Wir verbringen sehr viel Zeit damit, die Welt zu organisieren. Wir bauen Uhren, stellen Kalender her, versuchen das Wetter vorherzusagen. Aber welchen Teil unseres Lebens haben wir wirklich unter Kontrolle?“ „John Brennan“, The Next three Days, 2011
Was wäre, wenn die gewohnte Erziehung den Menschen vom Sein in eine Entwicklung im Haben umgelenkt hat und „Werte“ nicht im inneren wirklich entwickelt werden, sondern in Form von Eigentum, Besitz, Hab und Gut vorliegen, wo mit Zahlen bedrucktes Papier und Sichteinlagen (Zahlenreihen) auf dem Konto den Wert und die Entfaltung des Menschen bestimmen und er anerzogen der Meinung ist, dass auch Arbeit etwas wert sein soll, während er übersieht, dass er sich durch die Vorstellung, dass Arbeit belohnt werden müsse, auf diese Weise selbst versklavt?
Das meint die Frage: „Dass jemandes Glaube an Werte sehr viel wichtiger ist, als die Werte selbst?“
Der Mensch gibt den Dingen und Sachverhalten die Bedeutungen, an denen er seine Existenz zu bemessen und zu definieren versucht.
„Die Menschen betrachten sich als einzigartig.

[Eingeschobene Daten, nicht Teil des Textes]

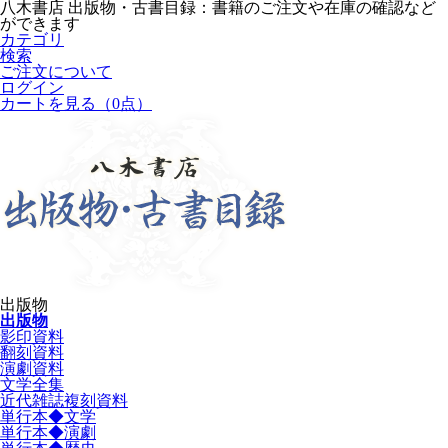
八木書店 出版物・古書目録：書籍のご注文や在庫の確認など
ができます
カテゴリ
検索
ご注文について
ログイン
カートを見る
（0点）
出版物
出版物
影印資料
翻刻資料
演劇資料
文学全集
近代雑誌複刻資料
単行本◆文学
単行本◆演劇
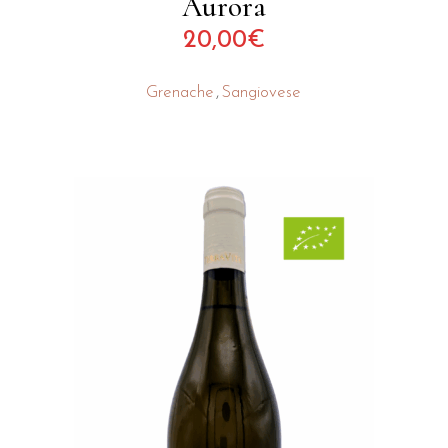
Aurora
20,00
€
Grenache
Sangiovese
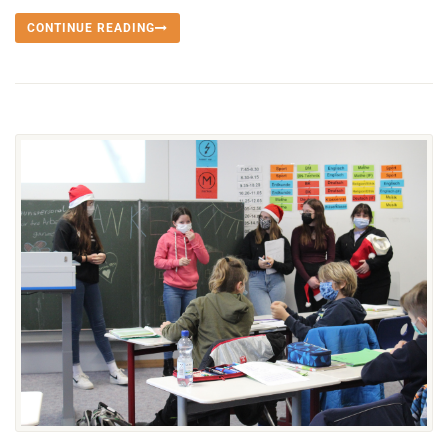
CONTINUE READING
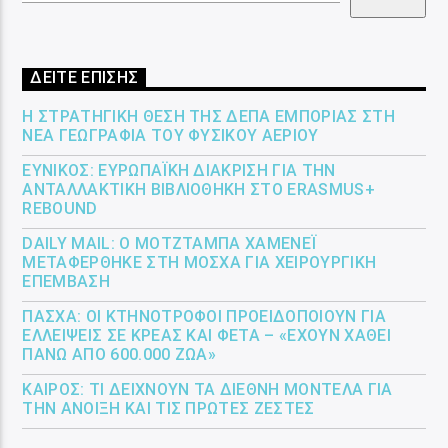
ΔΕΙΤΕ ΕΠΙΣΗΣ
Η ΣΤΡΑΤΗΓΙΚΉ ΘΈΣΗ ΤΗΣ ΔΕΠΑ ΕΜΠΟΡΊΑΣ ΣΤΗ
ΝΈΑ ΓΕΩΓΡΑΦΊΑ ΤΟΥ ΦΥΣΙΚΟΎ ΑΕΡΊΟΥ
ΕΎΝΙΚΟΣ: ΕΥΡΩΠΑΪΚΉ ΔΙΆΚΡΙΣΗ ΓΙΑ ΤΗΝ
ΑΝΤΑΛΛΑΚΤΙΚΉ ΒΙΒΛΙΟΘΉΚΗ ΣΤΟ ERASMUS+
REBOUND
DAILY MAIL: Ο ΜΟΤΖΤΆΜΠΑ ΧΑΜΕΝΕΪ́
ΜΕΤΑΦΈΡΘΗΚΕ ΣΤΗ ΜΌΣΧΑ ΓΙΑ ΧΕΙΡΟΥΡΓΙΚΉ
ΕΠΈΜΒΑΣΗ
ΠΆΣΧΑ: ΟΙ ΚΤΗΝΟΤΡΌΦΟΙ ΠΡΟΕΙΔΟΠΟΙΟΎΝ ΓΙΑ
ΕΛΛΕΊΨΕΙΣ ΣΕ ΚΡΈΑΣ ΚΑΙ ΦΈΤΑ – «ΈΧΟΥΝ ΧΑΘΕΊ
ΠΆΝΩ ΑΠΌ 600.000 ΖΏΑ»
ΚΑΙΡΌΣ: ΤΙ ΔΕΊΧΝΟΥΝ ΤΑ ΔΙΕΘΝΉ ΜΟΝΤΈΛΑ ΓΙΑ
ΤΗΝ ΆΝΟΙΞΗ ΚΑΙ ΤΙΣ ΠΡΏΤΕΣ ΖΈΣΤΕΣ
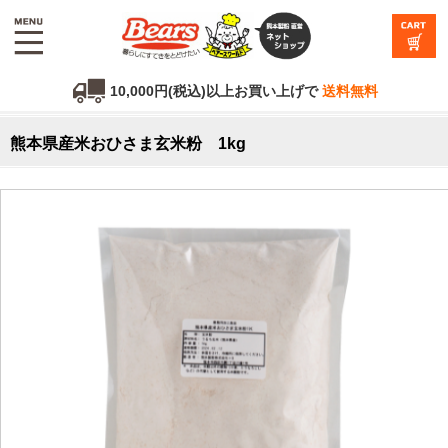
10,000円(税込)以上お買い上げで
送料無料
熊本県産米おひさま玄米粉 1kg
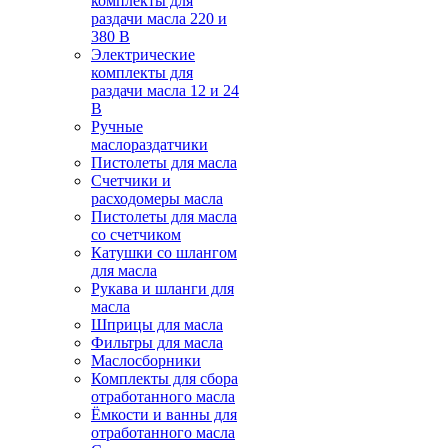
комплекты для
раздачи масла 220 и
380 В
Электрические
комплекты для
раздачи масла 12 и 24
В
Ручные
маслораздатчики
Пистолеты для масла
Счетчики и
расходомеры масла
Пистолеты для масла
со счетчиком
Катушки со шлангом
для масла
Рукава и шланги для
масла
Шприцы для масла
Фильтры для масла
Маслосборники
Комплекты для сбора
отработанного масла
Ёмкости и ванны для
отработанного масла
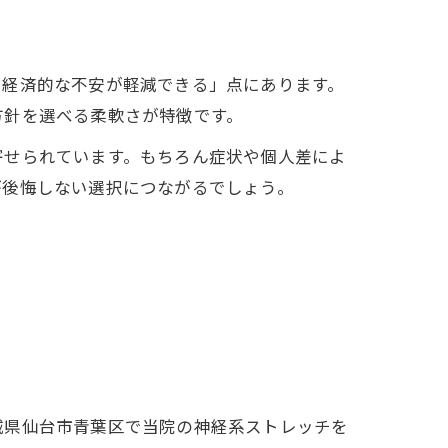
や経済的な不安が軽減できる」点にあります。
方針を選べる柔軟さが特徴です。
寄せられています。もちろん症状や個人差によ
が後悔しない選択につながるでしょう。
城県仙台市青葉区で当院の神経系ストレッチを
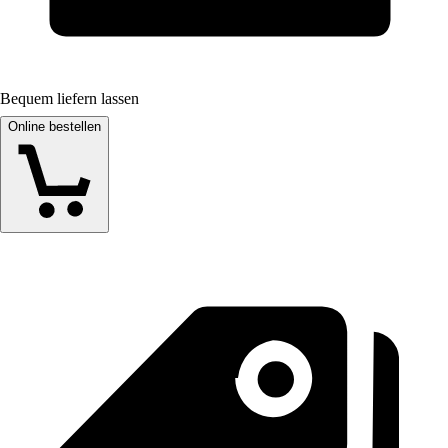
Bequem liefern lassen
Online bestellen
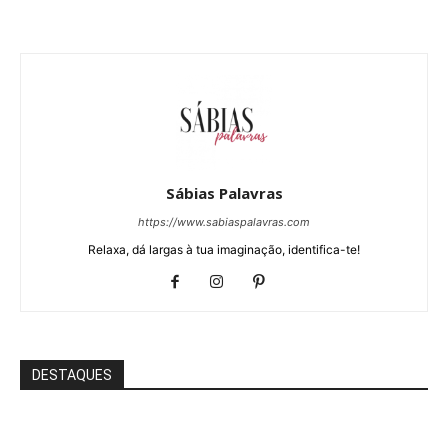
Sábias Palavras
https://www.sabiaspalavras.com
Relaxa, dá largas à tua imaginação, identifica-te!
DESTAQUES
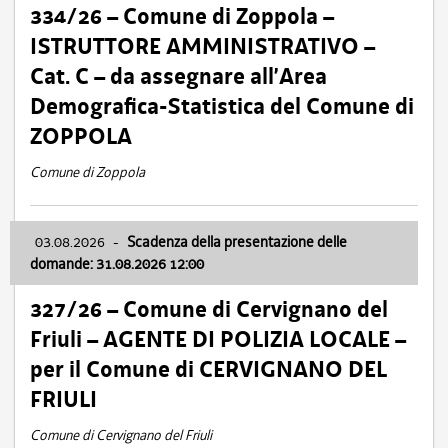
334/26 – Comune di Zoppola –
ISTRUTTORE AMMINISTRATIVO –
Cat. C – da assegnare all’Area
Demografica-Statistica del Comune di
ZOPPOLA
Comune di Zoppola
03.08.2026
-
Scadenza della presentazione delle
domande: 31.08.2026 12:00
327/26 – Comune di Cervignano del
Friuli – AGENTE DI POLIZIA LOCALE –
per il Comune di CERVIGNANO DEL
FRIULI
Comune di Cervignano del Friuli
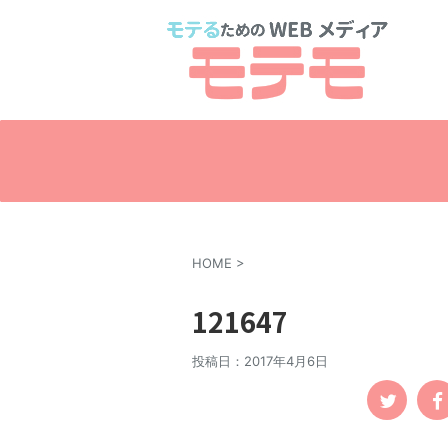
HOME
>
121647
投稿日：
2017年4月6日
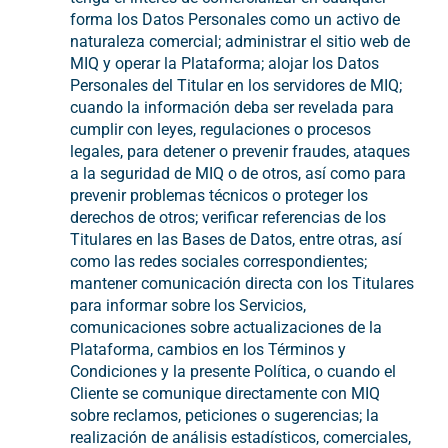
forma los Datos Personales como un activo de
naturaleza comercial; administrar el sitio web de
MIQ y operar la Plataforma; alojar los Datos
Personales del Titular en los servidores de MIQ;
cuando la información deba ser revelada para
cumplir con leyes, regulaciones o procesos
legales, para detener o prevenir fraudes, ataques
a la seguridad de MIQ o de otros, así como para
prevenir problemas técnicos o proteger los
derechos de otros; verificar referencias de los
Titulares en las Bases de Datos, entre otras, así
como las redes sociales correspondientes;
mantener comunicación directa con los Titulares
para informar sobre los Servicios,
comunicaciones sobre actualizaciones de la
Plataforma, cambios en los Términos y
Condiciones y la presente Política, o cuando el
Cliente se comunique directamente con MIQ
sobre reclamos, peticiones o sugerencias; la
realización de análisis estadísticos, comerciales,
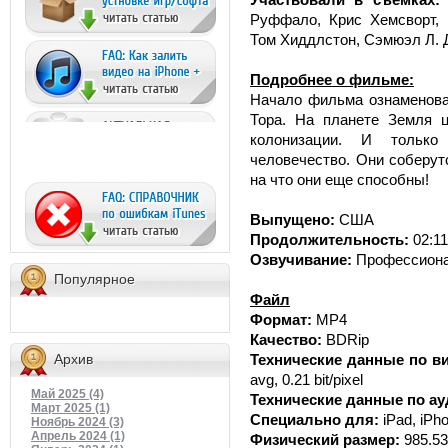
Руффало, Крис Хемсворт, 
Том Хиддлстон, Сэмюэл Л. Д
Подробнее о фильме:
Начало фильма ознаменова
Тора. На планете Земля ц
колонизации. И только
человечество. Они соберут
на что они еще способны!
Выпущено:
США
Продолжительность:
02:11
Озвучивание:
Профессиона
Популярное
Файл
Формат:
MP4
Качество:
BDRip
Архив
Технические данные по в
avg, 0.21 bit/pixel
Май 2025 (4)
Технические данные по а
Март 2025 (1)
Специально для:
iPad, iPh
Ноябрь 2024 (3)
Апрель 2024 (1)
Физический размер:
985.5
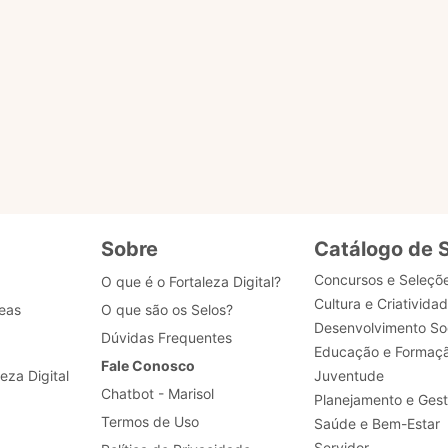
s?
u selo?
 dados de acesso, como posso obter ajuda?
Sobre
Catálogo de 
Concursos e Seleçõ
O que é o Fortaleza Digital?
Cultura e Criativida
eas
O que são os Selos?
Desenvolvimento Soc
Dúvidas Frequentes
Educação e Formaç
Fale Conosco
leza Digital
Juventude
Chatbot - Marisol
Planejamento e Ges
Termos de Uso
Saúde e Bem-Estar
Servidor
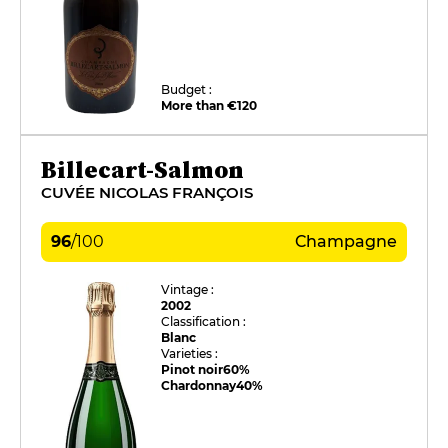
Budget :
More than €120
Billecart-Salmon
CUVÉE NICOLAS FRANÇOIS
96
/
100
Champagne
Vintage :
2002
Classification :
Blanc
Varieties :
Pinot noir
60%
Chardonnay
40%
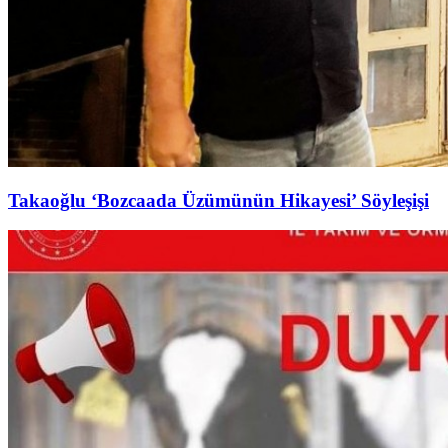
Takaoğlu ‘Bozcaada Üzümünün Hikayesi’ Söyleşişi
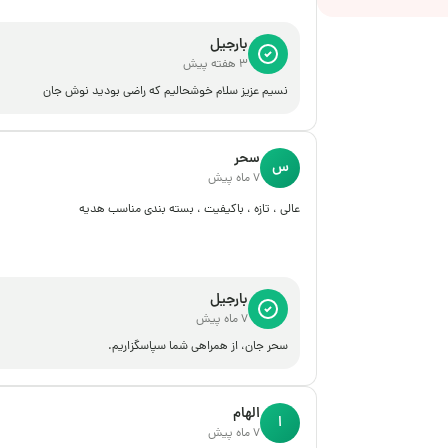
بارجیل
3 هفته پیش
نسیم عزیز سلام خوشحالیم که راضی بودید نوش جان
سحر
س
7 ماه پیش
عالی ، تازه ، باکیفیت ، بسته بندی مناسب هدیه
بارجیل
7 ماه پیش
سحر جان، از همراهی شما سپاسگزاریم.
الهام
ا
7 ماه پیش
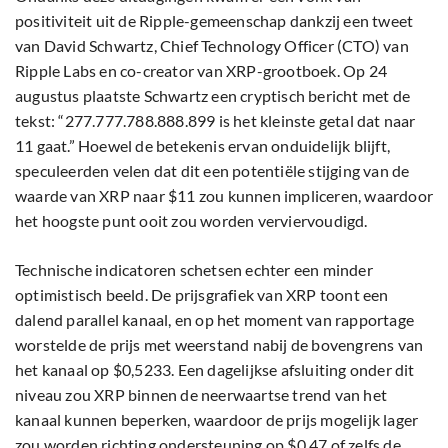
positiviteit uit de Ripple-gemeenschap dankzij een tweet
van David Schwartz, Chief Technology Officer (CTO) van
Ripple Labs en co-creator van XRP-grootboek. Op 24
augustus plaatste Schwartz een cryptisch bericht met de
tekst: “277.777.788.888.899 is het kleinste getal dat naar
11 gaat.” Hoewel de betekenis ervan onduidelijk blijft,
speculeerden velen dat dit een potentiële stijging van de
waarde van XRP naar $11 zou kunnen impliceren, waardoor
het hoogste punt ooit zou worden verviervoudigd.
Technische indicatoren schetsen echter een minder
optimistisch beeld. De prijsgrafiek van XRP toont een
dalend parallel kanaal, en op het moment van rapportage
worstelde de prijs met weerstand nabij de bovengrens van
het kanaal op $0,5233. Een dagelijkse afsluiting onder dit
niveau zou XRP binnen de neerwaartse trend van het
kanaal kunnen beperken, waardoor de prijs mogelijk lager
zou worden richting ondersteuning op $0,47 of zelfs de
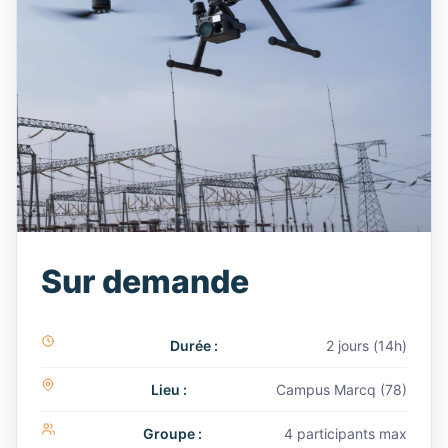
Sur demande
Durée :
2 jours (14h)
Lieu :
Campus Marcq (78)
Groupe :
4 participants max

Ihre gesamte Existenztheorie beruht auf ihrer Einzigartigkeit. „1“ ist ihre Maßeinheit. Aber so ist es nicht. All unsere Kommunikationssysteme sind nur ein hilfloser Versuch. „1“ plus „1“ gleich „zwei“. Mehr haben wir nicht gelernt.
Aber „1“ plus „1“ war noch nie gleich „zwei“. Tatsächlich gibt es keine Zahlen und keine Buchstaben. Wir benutzen Symbole, um unsere Welt auf menschliche Größe zu reduzieren, damit sie verständlich ist. Wir haben ein System erschaffen, dass uns das Unergründliche vergessen lässt.“ „Lucy“, Lucy, 2014
Reklame: Das „Geld“ wird aus dem Nichts geschaffen, wo es in Form eines Dar-Lehens ins System gelangt und erhält seinen Wert erst mit der „Besicherung“ durch denjenigen in der Rolle als „Dar-Lehensnehmer“, der in der anerzogenen Vorstellung lebt, dass „Eigentum“, „Besitz“, „Hab und Gut“ etwas wert seien, ebenso wie die Arbeit, die er verrichtet.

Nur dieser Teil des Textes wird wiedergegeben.